┌──
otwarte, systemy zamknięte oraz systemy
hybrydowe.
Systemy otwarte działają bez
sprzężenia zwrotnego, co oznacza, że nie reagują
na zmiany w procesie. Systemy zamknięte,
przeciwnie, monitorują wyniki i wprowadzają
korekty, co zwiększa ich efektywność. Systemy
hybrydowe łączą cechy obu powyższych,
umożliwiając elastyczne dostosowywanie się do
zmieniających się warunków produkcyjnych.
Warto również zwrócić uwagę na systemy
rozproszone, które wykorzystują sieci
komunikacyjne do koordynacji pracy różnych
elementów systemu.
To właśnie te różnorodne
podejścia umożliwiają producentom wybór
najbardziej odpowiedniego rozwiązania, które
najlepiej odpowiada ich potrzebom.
└──
┌──
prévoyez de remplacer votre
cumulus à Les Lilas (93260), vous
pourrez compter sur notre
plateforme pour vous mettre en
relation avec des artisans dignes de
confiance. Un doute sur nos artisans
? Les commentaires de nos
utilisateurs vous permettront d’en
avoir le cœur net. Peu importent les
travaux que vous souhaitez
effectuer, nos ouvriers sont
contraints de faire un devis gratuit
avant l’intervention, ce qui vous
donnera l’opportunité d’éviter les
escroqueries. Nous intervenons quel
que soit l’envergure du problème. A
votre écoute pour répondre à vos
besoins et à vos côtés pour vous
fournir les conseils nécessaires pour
└──
** WHAT THE EXERCISE ASKS **
Using the entries shown above, reproduce verbatim the lines from the line bearing "zmieniających się warunków produkcyjnych." to the line bearing "najlepiej odpowiada ich potrzebom.", inclusive.

** RESPONSE AREA **
zmieniających się warunków produkcyjnych.
Warto również zwrócić uwagę na systemy
rozproszone, które wykorzystują sieci
komunikacyjne do koordynacji pracy różnych
elementów systemu.
To właśnie te różnorodne
podejścia umożliwiają producentom wybór
najbardziej odpowiedniego rozwiązania, które
najlepiej odpowiada ich potrzebom.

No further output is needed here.